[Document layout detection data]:
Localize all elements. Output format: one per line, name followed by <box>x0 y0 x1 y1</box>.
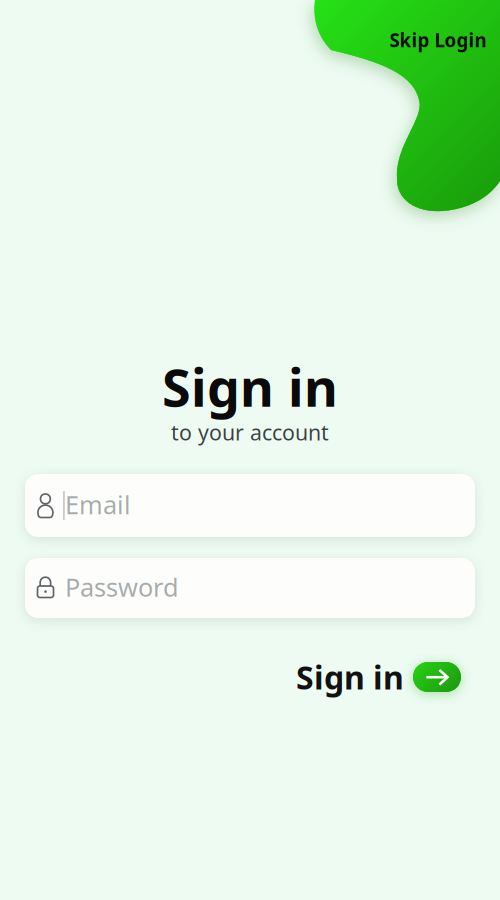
staticText: Skip Login <box>390 28 486 52</box>
button[interactable]: Skip Login <box>373 27 500 53</box>
button[interactable]: Sign in <box>296 655 452 699</box>
staticText: Email <box>65 488 131 521</box>
staticText: Password <box>65 570 179 604</box>
staticText: Sign in <box>296 656 404 698</box>
staticText: to your account <box>171 418 329 446</box>
button[interactable]: Email <box>25 474 475 537</box>
staticText: Sign in <box>162 352 338 421</box>
button[interactable]: Password <box>25 558 475 618</box>
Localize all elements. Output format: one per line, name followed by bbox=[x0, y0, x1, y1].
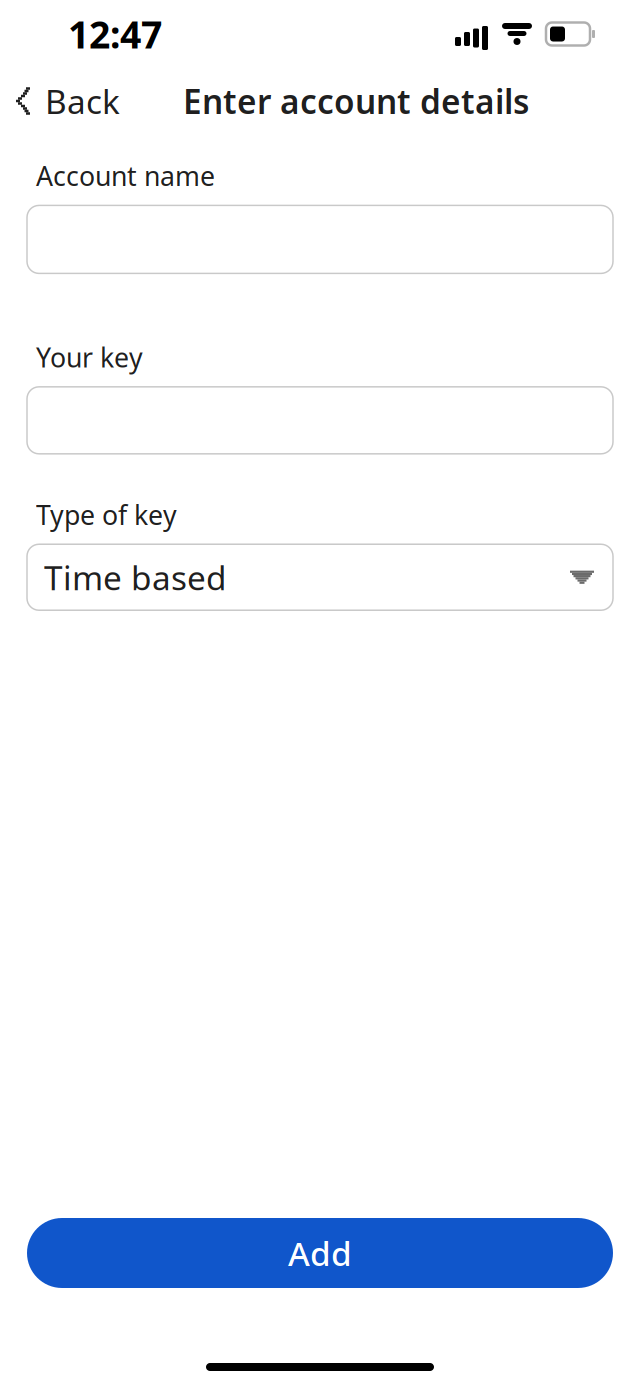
button[interactable] bbox=[27, 387, 613, 454]
button[interactable]: Time based bbox=[27, 544, 613, 610]
staticText: Time based bbox=[44, 555, 227, 599]
staticText: Your key bbox=[36, 339, 143, 375]
button[interactable]: Add bbox=[27, 1218, 613, 1288]
button[interactable]: Back bbox=[0, 70, 120, 132]
staticText: Account name bbox=[36, 158, 215, 193]
staticText: Back bbox=[45, 79, 120, 123]
staticText: Enter account details bbox=[183, 79, 529, 123]
staticText: 12:47 bbox=[68, 9, 162, 59]
staticText: Type of key bbox=[36, 497, 177, 532]
staticText: Add bbox=[288, 1231, 352, 1275]
button[interactable] bbox=[27, 205, 613, 273]
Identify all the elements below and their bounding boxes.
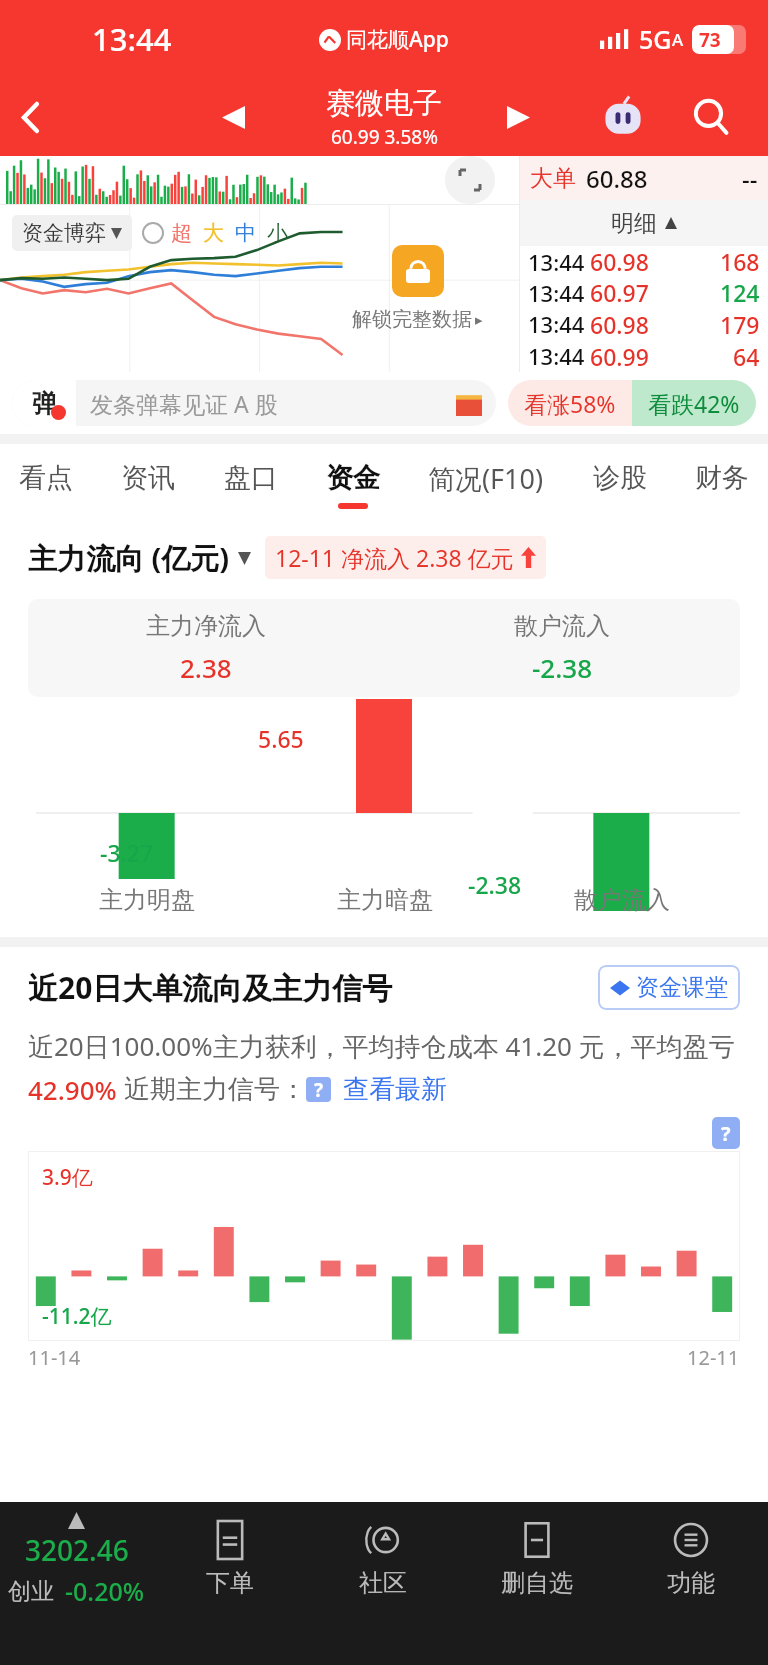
staticText: 64 — [733, 341, 760, 372]
staticText: 简况(F10) — [428, 460, 544, 497]
button[interactable]: 查看最新 — [343, 1073, 447, 1106]
staticText: 13:44 — [528, 247, 585, 277]
staticText: 诊股 — [593, 461, 647, 495]
staticText: 下单 — [206, 1568, 254, 1598]
button[interactable]: Back — [0, 86, 62, 148]
staticText: 近20日大单流向及主力信号 — [28, 967, 393, 1008]
staticText: 12-11 — [687, 1344, 740, 1371]
staticText: 60.99 3.58% — [331, 124, 438, 150]
staticText: 主力流向 (亿元) — [28, 538, 230, 578]
staticText: 资讯 — [121, 461, 175, 495]
staticText: 资金 — [326, 461, 380, 495]
button[interactable]: Fullscreen — [445, 156, 495, 204]
button[interactable]: 看跌42% — [632, 380, 756, 426]
button[interactable]: 看涨58% — [508, 380, 632, 426]
button[interactable]: Help — [306, 1077, 331, 1102]
staticText: 124 — [720, 277, 760, 308]
staticText: 60.98 — [590, 309, 649, 340]
button[interactable]: 删自选 — [460, 1521, 614, 1598]
button[interactable]: 12-11 净流入 2.38 亿元 — [265, 536, 546, 579]
staticText: 42.90% — [28, 1072, 117, 1107]
button[interactable]: Search — [682, 88, 740, 146]
staticText: 5.65 — [258, 723, 304, 754]
staticText: -2.38 — [468, 869, 522, 900]
staticText: 看跌42% — [648, 388, 740, 419]
staticText: 近期主力信号： — [124, 1073, 306, 1106]
staticText: 5G — [639, 22, 672, 56]
button[interactable]: 明细 — [520, 200, 768, 246]
staticText: 60.97 — [590, 277, 649, 308]
button[interactable]: 下单 — [153, 1521, 306, 1598]
staticText: ▸ — [475, 311, 483, 328]
staticText: 盘口 — [224, 461, 278, 495]
button[interactable]: 资讯 — [118, 455, 178, 515]
staticText: 明细 — [611, 209, 657, 238]
button[interactable]: Chart help — [712, 1117, 740, 1149]
button[interactable]: 社区 — [306, 1521, 460, 1598]
staticText: 13:44 — [528, 278, 585, 308]
staticText: -3.27 — [100, 837, 154, 868]
staticText: 179 — [720, 309, 760, 340]
staticText: 60.98 — [590, 246, 649, 277]
staticText: 资金课堂 — [636, 973, 728, 1002]
staticText: 2.38 — [180, 650, 232, 685]
staticText: 13:44 — [528, 341, 585, 371]
staticText: 近20日100.00%主力获利，平均持仓成本 41.20 元，平均盈亏 — [28, 1028, 735, 1064]
button[interactable]: 资金 — [323, 455, 383, 515]
staticText: 解锁完整数据 — [352, 307, 472, 332]
staticText: ? — [314, 1077, 324, 1102]
staticText: -11.2亿 — [42, 1302, 112, 1331]
staticText: 发条弹幕见证 A 股 — [90, 388, 278, 419]
staticText: 168 — [720, 246, 760, 277]
staticText: 大 — [203, 220, 224, 246]
button[interactable]: 弹 — [12, 380, 496, 426]
button[interactable]: Next stock — [490, 89, 546, 145]
button[interactable]: 简况(F10) — [425, 454, 547, 517]
staticText: 主力明盘 — [99, 885, 195, 915]
staticText: 赛微电子 — [326, 85, 442, 122]
button[interactable]: 功能 — [614, 1521, 768, 1598]
button[interactable]: 资金课堂 — [598, 965, 740, 1010]
button[interactable]: 3202.46 — [0, 1512, 153, 1608]
staticText: -- — [742, 162, 758, 195]
staticText: 删自选 — [501, 1568, 573, 1598]
staticText: 主力暗盘 — [337, 885, 433, 915]
staticText: 看点 — [19, 461, 73, 495]
staticText: 小 — [267, 220, 288, 246]
staticText: 13:44 — [92, 18, 172, 60]
staticText: -0.20% — [65, 1574, 145, 1608]
staticText: 主力净流入 — [146, 611, 266, 641]
staticText: 资金博弈 — [22, 220, 106, 246]
staticText: 超 — [171, 220, 192, 246]
staticText: 大单 — [530, 164, 576, 193]
staticText: 13:44 — [528, 309, 585, 339]
button[interactable]: Unlock data — [392, 245, 444, 297]
button[interactable]: 财务 — [692, 455, 752, 515]
button[interactable]: AI assistant — [594, 88, 652, 146]
staticText: 弹 — [32, 388, 57, 419]
staticText: 散户流入 — [514, 611, 610, 641]
staticText: 3202.46 — [25, 1531, 129, 1569]
staticText: 12-11 净流入 2.38 亿元 — [275, 542, 514, 573]
staticText: 60.99 — [590, 341, 649, 372]
staticText: 73 — [699, 27, 721, 53]
button[interactable]: 看点 — [16, 455, 76, 515]
button[interactable]: 资金博弈 — [12, 215, 132, 251]
staticText: ? — [721, 1120, 731, 1147]
staticText: 社区 — [359, 1568, 407, 1598]
staticText: 财务 — [695, 461, 749, 495]
staticText: 同花顺App — [346, 25, 449, 54]
button[interactable]: 主力流向 (亿元) — [28, 538, 251, 578]
staticText: -2.38 — [532, 650, 593, 685]
staticText: 3.9亿 — [42, 1163, 93, 1192]
button[interactable]: 盘口 — [221, 455, 281, 515]
button[interactable]: Previous stock — [205, 89, 261, 145]
staticText: 60.88 — [586, 162, 648, 195]
staticText: 看涨58% — [524, 388, 616, 419]
staticText: 中 — [235, 220, 256, 246]
staticText: A — [672, 28, 684, 51]
staticText: 散户流入 — [574, 885, 670, 915]
staticText: 创业 — [8, 1577, 54, 1606]
staticText: 功能 — [667, 1568, 715, 1598]
button[interactable]: 诊股 — [590, 455, 650, 515]
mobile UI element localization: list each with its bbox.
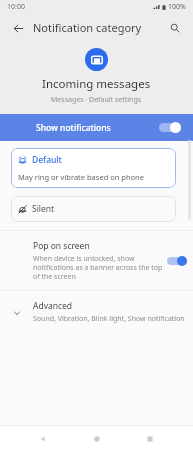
staticText: May ring or vibrate based on phone setti… (18, 172, 169, 182)
staticText: Incoming messages (42, 76, 151, 92)
button[interactable]: Back (6, 16, 30, 40)
staticText: When device is unlocked, show notificati… (33, 254, 163, 281)
staticText: Messages · Default settings (51, 95, 142, 105)
button[interactable]: Advanced (0, 291, 193, 333)
staticText: Notification category (33, 20, 142, 35)
button[interactable]: Recent apps (139, 428, 161, 450)
button[interactable]: Default (11, 148, 176, 188)
button[interactable]: Search (163, 16, 187, 40)
button[interactable]: Home (86, 428, 108, 450)
staticText: Sound, Vibration, Blink light, Show noti… (33, 314, 185, 324)
button[interactable]: Show notifications (0, 114, 193, 141)
button[interactable]: Silent (11, 196, 176, 222)
staticText: Silent (32, 203, 55, 215)
staticText: 10:00 (7, 2, 25, 12)
button[interactable]: Back (32, 428, 54, 450)
staticText: Pop on screen (33, 240, 90, 252)
staticText: Advanced (33, 300, 73, 312)
staticText: Show notifications (36, 122, 111, 134)
button[interactable]: Pop on screen (0, 231, 193, 290)
staticText: Default (32, 154, 62, 166)
staticText: 100% (168, 2, 186, 12)
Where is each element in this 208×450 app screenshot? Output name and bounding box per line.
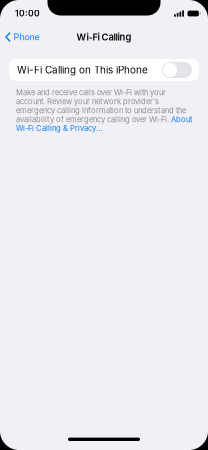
staticText: 10:00 — [15, 8, 40, 19]
button[interactable]: Phone — [0, 27, 46, 47]
staticText: Wi-Fi Calling — [76, 31, 132, 43]
button[interactable]: Wi-Fi Calling on This iPhone — [9, 59, 199, 81]
staticText: Phone — [14, 32, 40, 42]
staticText: Make and receive calls over Wi-Fi with y… — [16, 88, 192, 133]
staticText: Wi-Fi Calling on This iPhone — [17, 64, 148, 76]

[Task to carry out]: Which lines in the data above hold the string "Output"? Return each of them.

[Answer space]:
Localize all elements. Output format: one per line, name followed by <box>x0 y0 x1 y1</box>.
Localize all elements. Output format: one per line, name followed by bbox=[x0, y0, x1, y1].
Where is each element in this 208×450 app screenshot? Output name and bounding box per line.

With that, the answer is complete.